Figure 0007209590000001
Figure 0007209590000002
本発明の複合撚糸は、製編織性に優れ、織物や編物を作製する際に糸切れ等のトラブルが生じず、高い伸縮性、優れた風合い、感触、軽量性、通気性等の特性を活かして、具体的な例として、スポーツ衣料、肌着、ファンデーション、その他の衣料用、弾性包帯等の医療用途、車輛内装材、ベルトコンベア用生地、食品用ユニフォーム、医療用ユニフォーム、手術衣、病衣、白衣、作業服、エプロン、帽子、手袋等の衣類;フトン、フトンカバー、マクラカバー、ベッド、ベッドカバー、シーツ、バスマット、タオル、フェイスタオル、ボディタオル、キャビネットタオル、テーブルクロス、スリッパ等の生活用品;テーブルふきん、モップ用糸、ローリングワイパー等の清掃用品;カーテン、シャワーカーテン、ネット、ドアノブカバー、カーペット、食品用容器等の種々のリビング資材、エアコンフィルターや空気清浄器及び浄水フィルター等のフィルター用素材;加湿器の蒸散板、壁紙等の産業資材等の広範な分野に有効に使用することができる。

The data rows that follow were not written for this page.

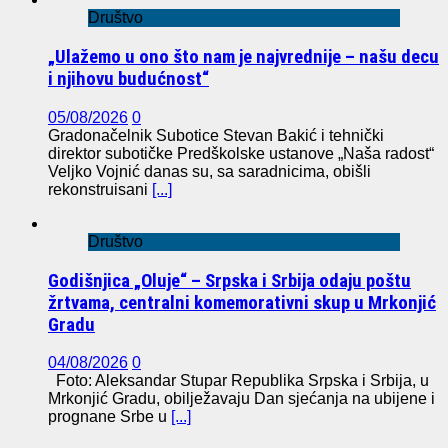
Društvo
„Ulažemo u ono što nam je najvrednije – našu decu
i njihovu budućnost“
05/08/2026
0
Gradonačelnik Subotice Stevan Bakić i tehnički
direktor subotičke Predškolske ustanove „Naša radost“
Veljko Vojnić danas su, sa saradnicima, obišli
rekonstruisani
[...]
Društvo
Godišnjica „Oluje“ – Srpska i Srbija odaju poštu
žrtvama, centralni komemorativni skup u Mrkonjić
Gradu
04/08/2026
0
Foto: Aleksandar Stupar Republika Srpska i Srbija, u
Mrkonjić Gradu, obilježavaju Dan sjećanja na ubijene i
prognane Srbe u
[...]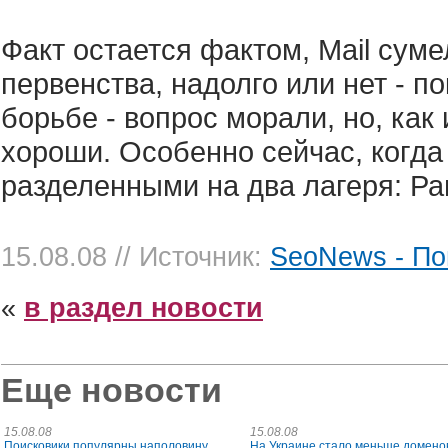
Факт остается фактом, Mail сум
первенства, надолго или нет - п
борьбе - вопрос морали, но, как 
хороши. Особенно сейчас, когда
разделенными на два лагеря: Рам
15.08.08
// Источник:
SeoNews - По
«
в раздел новости
Еще новости
15.08.08
15.08.08
Поисковики популярны наполовину
На Украине стало меньше домено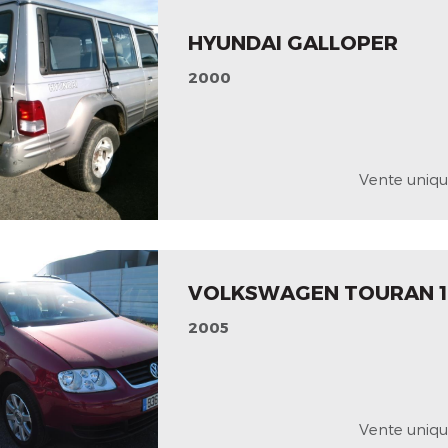
HYUNDAI GALLOPER
2000
Vente uniqu
VOLKSWAGEN TOURAN 1
2005
Vente uniqu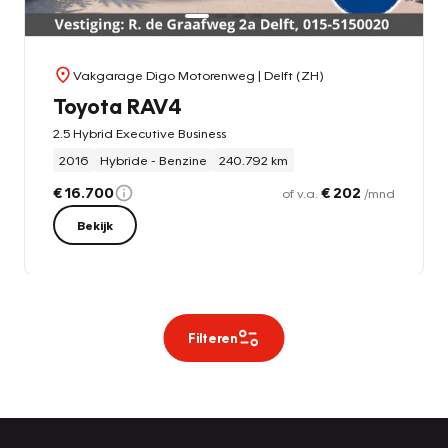
Vakgarage Digo Motorenweg
| Delft (ZH)
Toyota RAV4
2.5 Hybrid Executive Business
2016
Hybride - Benzine
240.792 km
€ 16.700
€ 202
of v.a.
/mnd
Bekijk
Filteren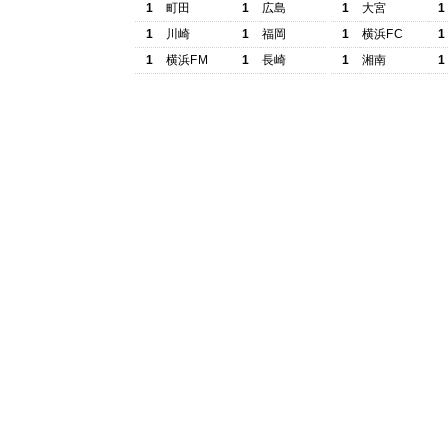
1
町田
1
広島
1
大宮
1
1
川崎
1
福岡
1
横浜FC
1
1
横浜FM
1
長崎
1
湘南
1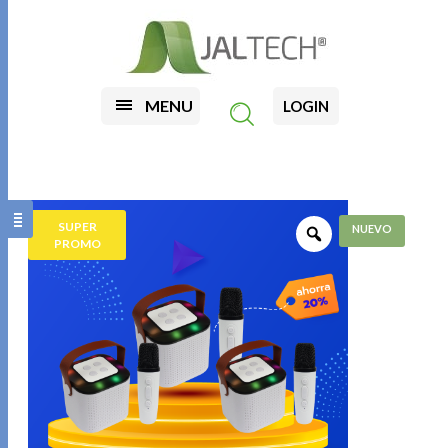
MENU
LOGIN
SUPER
PROMO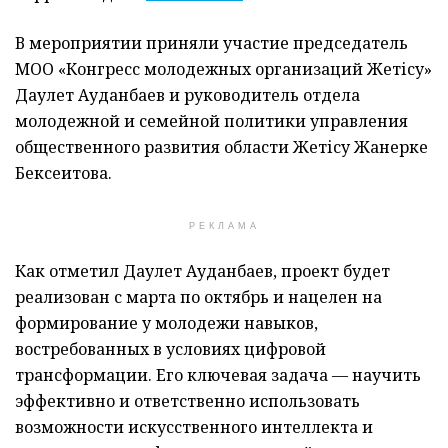
В мероприятии приняли участие председатель
МОО «Конгресс молодежных организаций Жетісу»
Даулет Ауданбаев и руководитель отдела
молодежной и семейной политики управления
общественного развития области Жетісу Жанерке
Бексеитова.
РЕКЛАМА
Как отметил Даулет Ауданбаев, проект будет
реализован с марта по октябрь и нацелен на
формирование у молодежи навыков,
востребованных в условиях цифровой
трансформации. Его ключевая задача — научить
эффективно и ответственно использовать
возможности искусственного интеллекта и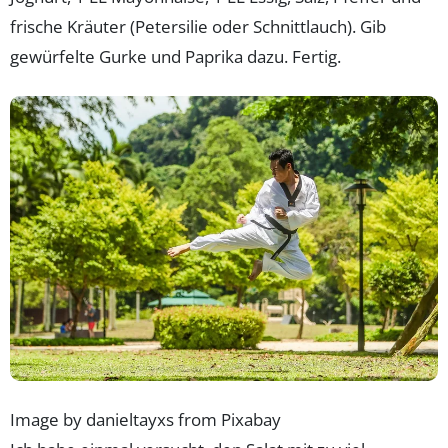
frische Kräuter (Petersilie oder Schnittlauch). Gib
gewürfelte Gurke und Paprika dazu. Fertig.
Image by danieltayxs from Pixabay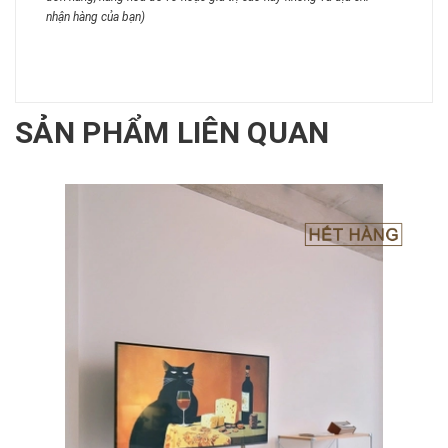
nhận hàng của bạn)
SẢN PHẨM LIÊN QUAN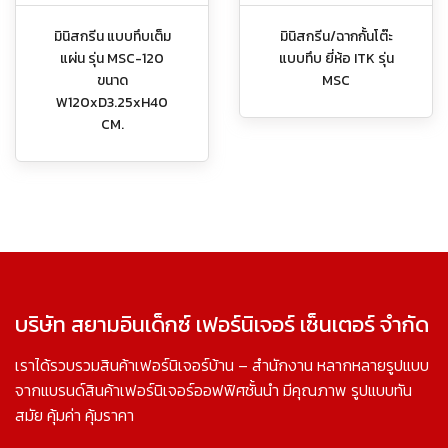
มินิสกรีน แบบทึบเต็ม
มินิสกรีน/ฉากกั้นโต๊ะ
แผ่น รุ่น MSC-120
แบบทึบ ยี่ห้อ ITK รุ่น
ขนาด
MSC
W120xD3.25xH40
CM.
บริษัท สยามอินเด็กซ์ เฟอร์นิเจอร์ เซ็นเตอร์ จำกัด
เราได้รวบรวมสินค้าเฟอร์นิเจอร์บ้าน – สำนักงาน หลากหลายรูปแบบ
จากแบรนด์สินค้าเฟอร์นิเจอร์ออฟฟิศชั้นนำ มีคุณภาพ รูปแบบทัน
สมัย คุ้มค่า คุ้มราคา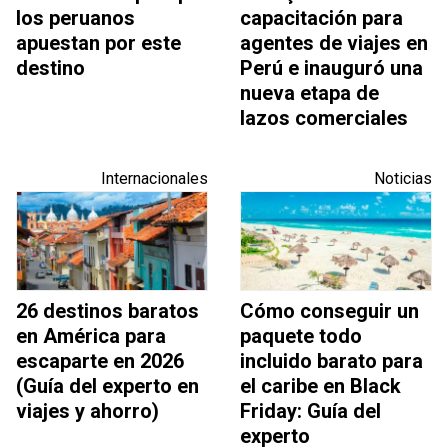
los peruanos
capacitación para
apuestan por este
agentes de viajes en
destino
Perú e inauguró una
nueva etapa de
lazos comerciales
Internacionales
Noticias
26 destinos baratos
Cómo conseguir un
en América para
paquete todo
escaparte en 2026
incluido barato para
(Guía del experto en
el caribe en Black
viajes y ahorro)
Friday: Guía del
experto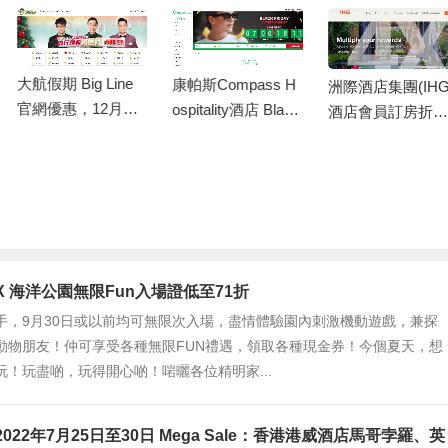
大航假期 Big Line
康帕斯Compass H
洲際酒店集團(IHG)
官網優惠，12月逢
ospitality酒店 Black
酒店會員訂房折扣,
周六出發指定團號
Friday & Cyber Mo
IHG 2019黑五限時
免一天小費/新春出
nday預訂優惠，預
7-75折優惠
行早報名最高勁減
定泰國/馬來西亞和
HK$100
英國地區康帕斯酒
店即享低至55折
om X 海洋公園無限Fun入場證低至71折
手，9月30日或以前均可無限次入場，盡情體驗園內刺激機動遊戲，兼探
動物朋友！仲可享受各種無限FUN禮遇，領取各種現金券！今個夏天，想
玩！玩盡啲，玩得開心啲！啱曬各位精明家...
om 2022年7月25日至30日 Mega Sale：香港港威酒店馬哥孛羅、英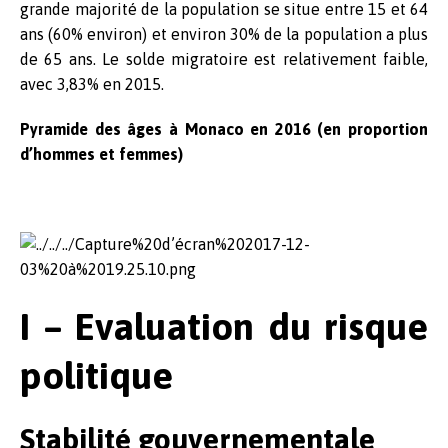
grande majorité de la population se situe entre 15 et 64
ans (60% environ) et environ 30% de la population a plus
de 65 ans. Le solde migratoire est relativement faible,
avec 3,83% en 2015.
Pyramide des âges à Monaco en 2016 (en proportion
d’hommes et femmes)
I – Evaluation du risque
politique
Stabilité gouvernementale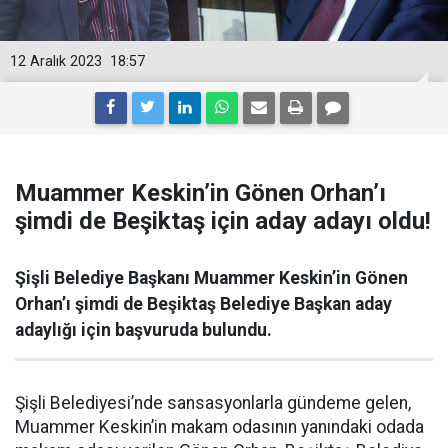
12 Aralık 2023
18:57
Muammer Keskin’in Gönen Orhan’ı
şimdi de Beşiktaş için aday adayı oldu!
Şişli Belediye Başkanı Muammer Keskin’in Gönen
Orhan’ı şimdi de Beşiktaş Belediye Başkan aday
adaylığı için başvuruda bulundu.
Şişli Belediyesi’nde sansasyonlarla gündeme gelen,
Muammer Keskin’in makam odasının yanındaki odada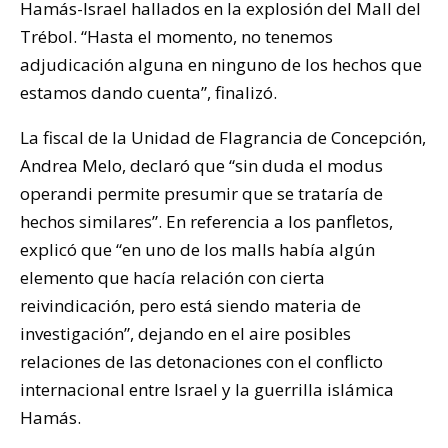
Hamás-Israel hallados en la explosión del Mall del
Trébol. “Hasta el momento, no tenemos
adjudicación alguna en ninguno de los hechos que
estamos dando cuenta”, finalizó.
La fiscal de la Unidad de Flagrancia de Concepción,
Andrea Melo, declaró que “sin duda el modus
operandi permite presumir que se trataría de
hechos similares”. En referencia a los panfletos,
explicó que “en uno de los malls había algún
elemento que hacía relación con cierta
reivindicación, pero está siendo materia de
investigación”, dejando en el aire posibles
relaciones de las detonaciones con el conflicto
internacional entre Israel y la guerrilla islámica
Hamás.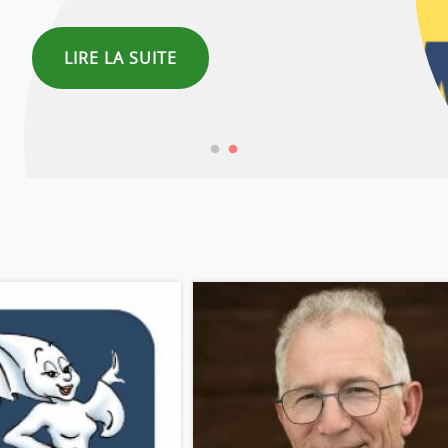
LIRE LA SUITE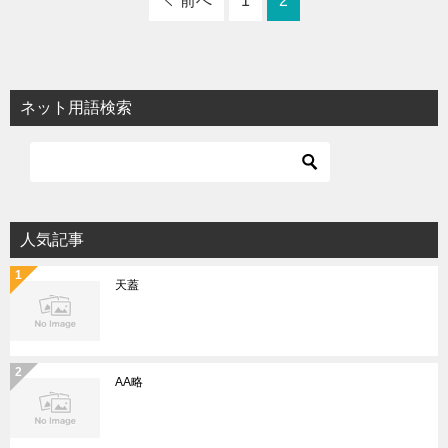
前へ
1
2
ネット用語検索
人気記事
天蓋
AA略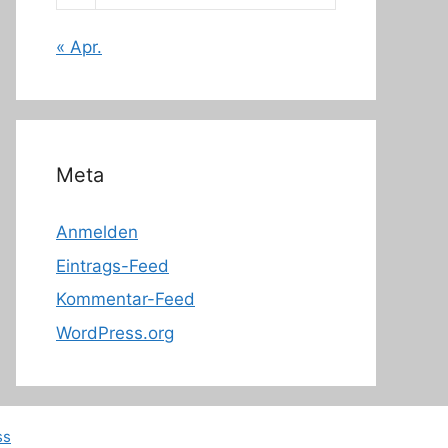
« Apr.
Meta
Anmelden
Eintrags-Feed
Kommentar-Feed
WordPress.org
ss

以上のとおり、本発明の好適な実施態様を説明したが、当業者であれば、本件明細書を見て、自明な範囲内で種々の変更及び修正を容易に想定するであろう。したがって、そのような変更及び修正は、請求の範囲から定まる発明の範囲内のものと解釈される。

Claims (6)

  1. 太番手の紡績糸Aと細番手の紡績糸Bで構成され、以下の条件を全て満足する複合撚糸。
    1)紡績糸A及び紡績糸Bが同一の撚り方向を有すること、
    2)複合撚糸の撚り方向が紡績糸A及び紡績糸Bの撚り方向と反対方向に加撚されてなること、
    3)複合撚糸の撚数が、紡績糸Aの撚数に対して1.0~2.0倍であること。
  2. 前記複合撚糸の撚数が、前記紡績糸Bの撚数に対して1.0倍以下であることを特徴とする、請求項1に記載の複合撚糸。
  3. 前記紡績糸A及び前記紡績糸Bが、綿からなる紡績糸であることを特徴とする請求項1又は請求項2に記載の複合撚糸。
  4. 前記紡績糸Aと前記紡績糸Bの番手の比(紡績糸Bの番手/紡績糸Aの番手)が3~20であることを特徴とする、請求項1~請求項3のいずれか一項に記載の複合撚糸。
  5. 前記紡績糸Aが6~20番手であり、前記紡績糸Bが60~120番手であることを特徴とする、請求項1~請求項4のいずれか一項に記載の複合撚糸。
  6. 請求項1~請求項5のいずれか一項に記載の複合撚糸を少なくとも一部に用いた、織編物。